(DATA)

----------------------------------------

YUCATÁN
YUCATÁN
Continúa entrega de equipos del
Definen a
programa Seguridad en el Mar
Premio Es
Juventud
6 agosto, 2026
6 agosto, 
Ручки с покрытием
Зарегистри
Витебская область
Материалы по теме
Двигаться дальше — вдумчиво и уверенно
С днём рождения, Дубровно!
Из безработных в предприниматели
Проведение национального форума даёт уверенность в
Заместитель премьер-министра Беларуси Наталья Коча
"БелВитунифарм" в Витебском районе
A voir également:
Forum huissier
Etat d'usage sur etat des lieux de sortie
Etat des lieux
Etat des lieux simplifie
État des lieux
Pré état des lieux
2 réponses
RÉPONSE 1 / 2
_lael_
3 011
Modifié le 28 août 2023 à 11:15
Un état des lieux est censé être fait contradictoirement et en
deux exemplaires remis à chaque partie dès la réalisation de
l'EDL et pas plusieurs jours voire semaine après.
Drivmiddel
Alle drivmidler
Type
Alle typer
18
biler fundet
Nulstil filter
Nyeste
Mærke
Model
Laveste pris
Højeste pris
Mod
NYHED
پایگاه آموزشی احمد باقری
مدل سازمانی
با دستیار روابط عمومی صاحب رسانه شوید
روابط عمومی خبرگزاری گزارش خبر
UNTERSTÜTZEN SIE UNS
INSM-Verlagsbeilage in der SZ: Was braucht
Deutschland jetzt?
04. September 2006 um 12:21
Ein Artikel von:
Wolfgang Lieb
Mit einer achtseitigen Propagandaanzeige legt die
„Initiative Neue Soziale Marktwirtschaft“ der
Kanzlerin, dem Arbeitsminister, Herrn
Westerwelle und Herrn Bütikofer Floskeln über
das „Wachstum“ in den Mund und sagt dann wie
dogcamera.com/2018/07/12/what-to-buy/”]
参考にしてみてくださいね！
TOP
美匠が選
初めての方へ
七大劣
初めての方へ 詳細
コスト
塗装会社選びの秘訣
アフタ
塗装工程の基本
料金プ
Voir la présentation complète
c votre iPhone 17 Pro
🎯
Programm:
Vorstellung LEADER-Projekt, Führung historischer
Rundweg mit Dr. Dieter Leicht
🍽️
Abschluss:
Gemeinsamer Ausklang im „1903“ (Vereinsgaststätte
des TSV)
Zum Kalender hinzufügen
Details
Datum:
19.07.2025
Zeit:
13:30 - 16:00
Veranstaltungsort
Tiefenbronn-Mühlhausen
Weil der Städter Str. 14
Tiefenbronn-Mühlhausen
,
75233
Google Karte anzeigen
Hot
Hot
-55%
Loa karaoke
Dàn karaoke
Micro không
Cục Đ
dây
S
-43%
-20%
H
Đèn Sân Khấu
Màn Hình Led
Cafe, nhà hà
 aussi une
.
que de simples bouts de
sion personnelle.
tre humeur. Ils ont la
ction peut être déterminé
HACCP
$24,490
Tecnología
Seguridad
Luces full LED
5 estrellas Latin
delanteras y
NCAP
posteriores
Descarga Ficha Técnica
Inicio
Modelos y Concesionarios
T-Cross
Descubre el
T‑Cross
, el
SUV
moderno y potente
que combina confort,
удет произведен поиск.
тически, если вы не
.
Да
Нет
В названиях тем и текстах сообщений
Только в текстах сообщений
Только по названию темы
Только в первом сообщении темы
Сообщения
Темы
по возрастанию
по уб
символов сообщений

----------------------------------------

(WORK TASK) Write out every entry again exactly, please, with nothing missing.

(SOLUTION TO THIS PROBLEM)
YUCATÁN
YUCATÁN
Continúa entrega de equipos del
Definen a
programa Seguridad en el Mar
Premio Es
Juventud
6 agosto, 2026
6 agosto, 
Ручки с покрытием
Зарегистри
Витебская область
Материалы по теме
Двигаться дальше — вдумчиво и уверенно
С днём рождения, Дубровно!
Из безработных в предприниматели
Проведение национального форума даёт уверенность в
Заместитель премьер-министра Беларуси Наталья Коча
"БелВитунифарм" в Витебском районе
A voir également:
Forum huissier
Etat d'usage sur etat des lieux de sortie
Etat des lieux
Etat des lieux simplifie
État des lieux
Pré état des lieux
2 réponses
RÉPONSE 1 / 2
_lael_
3 011
Modifié le 28 août 2023 à 11:15
Un état des lieux est censé être fait contradictoirement et en
deux exemplaires remis à chaque partie dès la réalisation de
l'EDL et pas plusieurs jours voire semaine après.
Drivmiddel
Alle drivmidler
Type
Alle typer
18
biler fundet
Nulstil filter
Nyeste
Mærke
Model
Laveste pris
Højeste pris
Mod
NYHED
پایگاه آموزشی احمد باقری
مدل سازمانی
با دستیار روابط عمومی صاحب رسانه شوید
روابط عمومی خبرگزاری گزارش خبر
UNTERSTÜTZEN SIE UNS
INSM-Verlagsbeilage in der SZ: Was braucht
Deutschland jetzt?
04. September 2006 um 12:21
Ein Artikel von:
Wolfgang Lieb
Mit einer achtseitigen Propagandaanzeige legt die
„Initiative Neue Soziale Marktwirtschaft“ der
Kanzlerin, dem Arbeitsminister, Herrn
Westerwelle und Herrn Bütikofer Floskeln über
das „Wachstum“ in den Mund und sagt dann wie
dogcamera.com/2018/07/12/what-to-buy/”]
参考にしてみてくださいね！
TOP
美匠が選
初めての方へ
七大劣
初めての方へ 詳細
コスト
塗装会社選びの秘訣
アフタ
塗装工程の基本
料金プ
Voir la présentation complète
c votre iPhone 17 Pro
🎯
Programm:
Vorstellung LEADER-Projekt, Führung historischer
Rundweg mit Dr. Dieter Leicht
🍽️
Abschluss:
Gemeinsamer Ausklang im „1903“ (Vereinsgaststätte
des TSV)
Zum Kalender hinzufügen
Details
Datum:
19.07.2025
Zeit:
13:30 - 16:00
Veranstaltungsort
Tiefenbronn-Mühlhausen
Weil der Städter Str. 14
Tiefenbronn-Mühlhausen
,
75233
Google Karte anzeigen
Hot
Hot
-55%
Loa karaoke
Dàn karaoke
Micro không
Cục Đ
dây
S
-43%
-20%
H
Đèn Sân Khấu
Màn Hình Led
Cafe, nhà hà
 aussi une
.
que de simples bouts de
sion personnelle.
tre humeur. Ils ont la
ction peut être déterminé
HACCP
$24,490
Tecnología
Seguridad
Luces full LED
5 estrellas Latin
delanteras y
NCAP
posteriores
Descarga Ficha Técnica
Inicio
Modelos y Concesionarios
T-Cross
Descubre el
T‑Cross
, el
SUV
moderno y potente
que combina confort,
удет произведен поиск.
тически, если вы не
.
Да
Нет
В названиях тем и текстах сообщений
Только в текстах сообщений
Только по названию темы
Только в первом сообщении темы
Сообщения
Темы
по возрастанию
по уб
символов сообщений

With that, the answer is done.